Amigos do Fingidor

terça-feira, 21 de setembro de 2010

O estranho caso da Vila da Barra – final

Marco Adolfs


Tudo aconteceu muito rápido. A viagem transcorria calma e lenta. Preparávamo-nos para comer alguma coisa quando uma gritaria estridente irrompeu da garganta daqueles índios. Nossa atenção foi então imediatamente voltada em direção aos gritos que nos assustaram. Nunca poderia imaginar a sequência dos episódios sanguinolentos que aconteceram dentro daquela embarcação.

O primeiro a tombar foi o senhor Lourenço.

Uma forte pancada de remo no crânio seguida de uma série de golpes.

Logo em seguida, seu serviçal viu-se cercado e assassinado por três dos índios. Eu só tive a decisão – já que me encontrava por trás daqueles infelizes – de atirar-me para fora do barco, lançando-me no rio e mergulhando bem fundo. Depois nadei como um desesperado na tentativa de salvar a pele. Ao chegar à margem do rio, que naquele trecho por onde cortávamos estava perto, me escondi por entre os troncos e folhagens, até ver o barco afastar-se o máximo possível. Fiquei ali, naquela margem, até o amanhecer do outro dia, quando então resolvi caminhar. Fui ajudado, graças à divina providência, por um casual morador daquelas imediações que saíra para caçar. Contei-lhe que havia caído de um barco e ele ajudou-me a chegar à Barra três dias depois.

Nunca mais soubemos nada sobre o barco e os índios. Na vila todos ficaram sabendo sobre a tragédia e nada aconteceu de providencial. Os portugueses acabaram por desistir do sonho de plantar as sementes da seringa e dominar o mundo.

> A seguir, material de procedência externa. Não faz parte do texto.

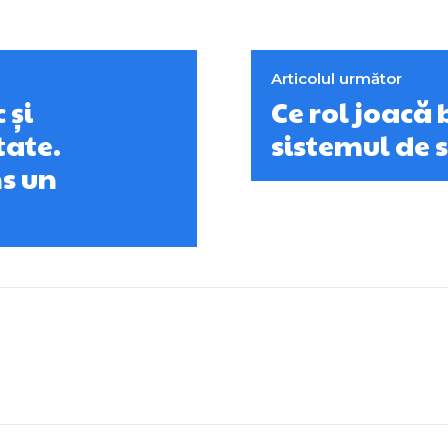
Articolul următor
 și
Ce rol joacă 
tate.
sistemul de 
s un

Depois desse episódio lamentável, ao entrar em contato com eles, pagaram-me o que deviam e nunca mais os vi. Passei alguns meses na capital do império resolvendo esse e outros assuntos e, sem perspectiva alguma sobre meu futuro, acabei por voltar à Barra. Diante do acontecido, eu, que não tinha compromisso nenhum, assumi a família do senhor Lourenço. Com a ajuda daquele vereador espertalhão montei uma farmácia de drogas e unguentos bem em frente à travessa do pelourinho, tendo a mente repleta de lembranças dos primeiros instantes da chegada e dos momentos em que a morte esteve em meu encalço. Nunca desisti de tirar algum proveito de toda aquela riqueza sangrada da floresta. E passei muitos anos da minha existência naquele esquecido vilarejo; assistindo, registrando e sentindo de perto o oscilar entre a opulência e a miséria, entre o auge e o declínio, que a extração do látex legou àquele fim de mundo.